Ich glaube, ich habe noch nie ein Buch gelesen, das so voller Schrecken war und mich fassungslos und zugleich wütend gemacht hat. Die Grausamkeiten, die geschildert werden, waren in ihrer Fülle und Ausmaß fast nicht auszuhalten. Besonders da mir bewusst war, dass es keine Fiktion ist, sondern es sich so in unserem Land zugetragen hat. Misshandlungen, Demütigungen, sexueller Missbrauch, unerlaubte Medikamentenversuche, die Liste ließe sich noch weiter fortsetzen. Und niemand hat es interessiert, was man den Kindern angetan hat. Die Aufarbeitung begann erst viel später. Die Betroffenen haben geschwiegen , gelitten und das Leid an ihre Kinder weiter gegeben.

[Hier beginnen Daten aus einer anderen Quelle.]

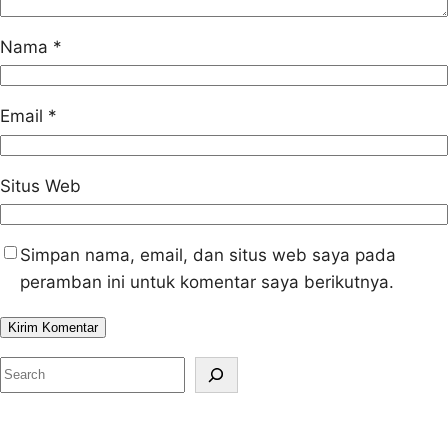
Nama
*
Email
*
Situs Web
Simpan nama, email, dan situs web saya pada
peramban ini untuk komentar saya berikutnya.
S
e
a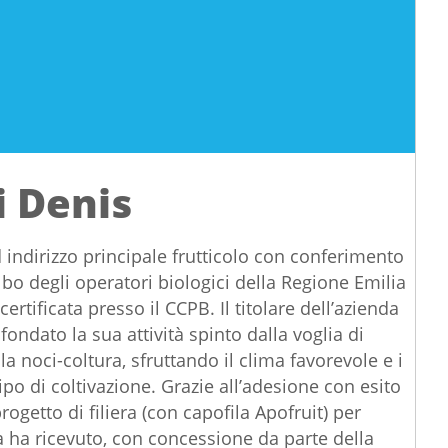
i Denis
d indirizzo principale frutticolo con conferimento
albo degli operatori biologici della Regione Emilia
tificata presso il CCPB. Il titolare dell’azienda
ondato la sua attività spinto dalla voglia di
a noci-coltura, sfruttando il clima favorevole e i
po di coltivazione. Grazie all’adesione con esito
progetto di filiera (con capofila Apofruit) per
a ha ricevuto, con concessione da parte della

Ich war regelrecht erleichtert, dass das Buch mit einem positiven Ereignis endet. All zu oft herrschte zwischendurch Taschentuchalarm. Ich finde es gut, dass die Autorin den Opfern eine Stimme gibt und ihr Leid sichtbar macht. Was mich etwas gestört hat, war die Fülle der aufgezeigten Grausamkeiten. Nicht, dass es sie alle nicht gegeben hätte, aber ich habe bemerkt, dass es mich im Laufe der Geschichte nicht mehr so berührt hat. Trotzdem finde ich, dass es ein lesenswertes und notwendiges Buch ist . Aber bitte Taschentücher bereit legen.